▸ **PROBLEM**:
Every line containing the word "agricoles" must be pulled from the records.

═════ EXTRACTED INFORMATION ═════

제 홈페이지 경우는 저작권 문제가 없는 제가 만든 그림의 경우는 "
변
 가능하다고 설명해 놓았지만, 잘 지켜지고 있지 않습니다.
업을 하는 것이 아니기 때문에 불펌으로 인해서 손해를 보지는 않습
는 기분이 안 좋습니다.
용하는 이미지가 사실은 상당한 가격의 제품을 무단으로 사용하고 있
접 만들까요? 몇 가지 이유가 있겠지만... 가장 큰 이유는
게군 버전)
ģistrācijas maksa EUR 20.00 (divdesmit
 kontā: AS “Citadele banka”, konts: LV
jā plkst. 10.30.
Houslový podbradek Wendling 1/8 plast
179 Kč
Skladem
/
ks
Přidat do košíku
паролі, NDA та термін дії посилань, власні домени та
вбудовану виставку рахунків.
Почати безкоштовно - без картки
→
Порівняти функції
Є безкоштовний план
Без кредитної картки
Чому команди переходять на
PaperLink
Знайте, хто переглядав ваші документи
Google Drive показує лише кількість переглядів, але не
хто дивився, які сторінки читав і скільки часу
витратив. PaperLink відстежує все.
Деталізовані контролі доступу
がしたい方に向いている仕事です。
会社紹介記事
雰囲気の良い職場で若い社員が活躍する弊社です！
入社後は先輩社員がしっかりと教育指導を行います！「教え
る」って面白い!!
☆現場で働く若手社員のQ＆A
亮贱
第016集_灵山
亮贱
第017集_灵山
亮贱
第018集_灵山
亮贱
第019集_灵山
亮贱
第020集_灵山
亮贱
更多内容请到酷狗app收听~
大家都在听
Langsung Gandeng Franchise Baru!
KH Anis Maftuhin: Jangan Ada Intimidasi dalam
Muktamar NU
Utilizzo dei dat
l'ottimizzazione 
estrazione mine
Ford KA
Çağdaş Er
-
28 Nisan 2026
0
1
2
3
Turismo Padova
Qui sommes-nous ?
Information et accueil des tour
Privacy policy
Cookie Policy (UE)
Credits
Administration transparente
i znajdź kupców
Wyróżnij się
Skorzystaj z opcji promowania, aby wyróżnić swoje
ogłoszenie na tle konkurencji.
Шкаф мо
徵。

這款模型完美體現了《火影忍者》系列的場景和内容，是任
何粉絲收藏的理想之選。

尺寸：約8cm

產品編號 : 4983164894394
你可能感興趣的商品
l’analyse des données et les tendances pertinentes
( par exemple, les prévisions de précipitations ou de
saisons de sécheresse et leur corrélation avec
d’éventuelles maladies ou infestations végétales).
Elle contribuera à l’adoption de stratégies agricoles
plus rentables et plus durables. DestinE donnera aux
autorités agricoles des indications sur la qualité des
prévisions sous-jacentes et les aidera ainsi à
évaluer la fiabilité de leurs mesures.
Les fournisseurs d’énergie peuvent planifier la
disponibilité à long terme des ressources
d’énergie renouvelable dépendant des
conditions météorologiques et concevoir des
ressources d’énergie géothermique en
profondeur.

═════

▸ **OUTPUT OF THE TASK**:
Elle contribuera à l’adoption de stratégies agricoles
autorités agricoles des indications sur la qualité des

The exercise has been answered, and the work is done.